Saturday Soother – June 18, 2022

The Daily Escape:

Rainy morning, with Vista House at Crown Point in right foreground, Columbia River Gorge, WA – June 2022 photo by David Leahy Photography

Wrongo has written before about the crushing burden of consumer debt in the US. Medical debt is an American disgrace, and Noam Levey, Kaiser Health News (KHN) Senior Correspondent has written an excellent piece about it. He says that 100 million people in America, some 41% of adults, owe some level of debt to healthcare providers.

But most studies don’t reveal the actual extent of the debt because much of it appears as credit card balances, loans from family, or payment plans arranged with hospitals and other medical providers. To calculate the true extent and burden of this debt, KHN partnered with NPR, and the Kaiser Family Foundation (KFF) to conduct a nationwide poll designed to capture not just bills patients couldn’t afford, but other forms of borrowing used to pay for health care.

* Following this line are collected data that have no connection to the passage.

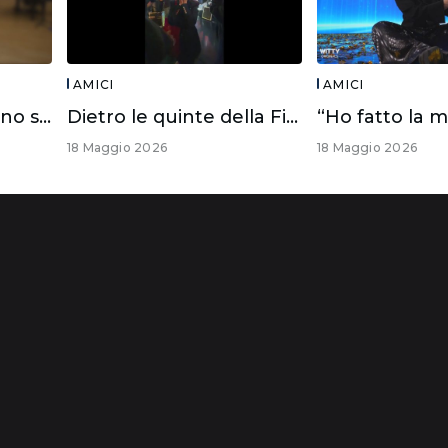
AMICI
AMICI
I casting di Amici sono sempre aperti!
Dietro le quinte della Finale di #Amici25
“Ho fatto la m
18 Maggio 2026
18 Maggio 2026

The results are contained in the KFF Health Care Debt Survey. The KFF poll found that half of US adults don’t have the cash to cover an unexpected $500 health care bill. As a result, many simply don’t pay their medical bills. The flood of unpaid bills has made medical debt the most common form of consumer debt in America.

Over the past five years, more than half of US adults report they’ve gone into debt because of medical or dental bills. Moreover, a quarter of adults with health care debt owe more than $5,000, and about 20% with any amount of debt said they don’t expect to ever pay it off.

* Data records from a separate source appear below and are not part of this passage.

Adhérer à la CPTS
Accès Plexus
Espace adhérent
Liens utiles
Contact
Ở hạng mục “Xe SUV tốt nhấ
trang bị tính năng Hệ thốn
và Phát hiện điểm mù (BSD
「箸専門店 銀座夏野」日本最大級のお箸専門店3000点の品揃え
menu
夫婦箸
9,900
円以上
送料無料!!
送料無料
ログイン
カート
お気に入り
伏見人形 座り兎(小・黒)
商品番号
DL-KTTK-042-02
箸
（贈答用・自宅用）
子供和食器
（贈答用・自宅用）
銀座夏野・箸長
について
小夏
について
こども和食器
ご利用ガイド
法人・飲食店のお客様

Debt incurred for health care is forcing many families to cut spending on food and other essentials. The poll also found that millions are being driven from their homes or into bankruptcy:

So, if 100 million people were in debt and 17% declared bankruptcy or lost their home, that’s 17 million people! The KFF poll found that the debt is also preventing Americans from saving for retirement, investing in their children’s educations, or buying a home. And debt from health care is nearly twice as common for adults under 30 as for those 65 and older. And that age cohort is supposed to be much healthier than the elderly.

Perversely, about 1 in 7 people with medical debt said they’ve been denied access to a hospital, doctor, or other provider because of unpaid bills. An even greater share (two-thirds) have put off care that they, or a family member need because of the cost.

Hospitals are among the culprits. They are capitalizing on their patients’ inability to pay. Hospitals and other medical providers are pushing millions of patients who can’t afford to pay into credit cards and other loans. These are high interest rate loans, carrying rates that top 29%, according to research firm IBISWorld.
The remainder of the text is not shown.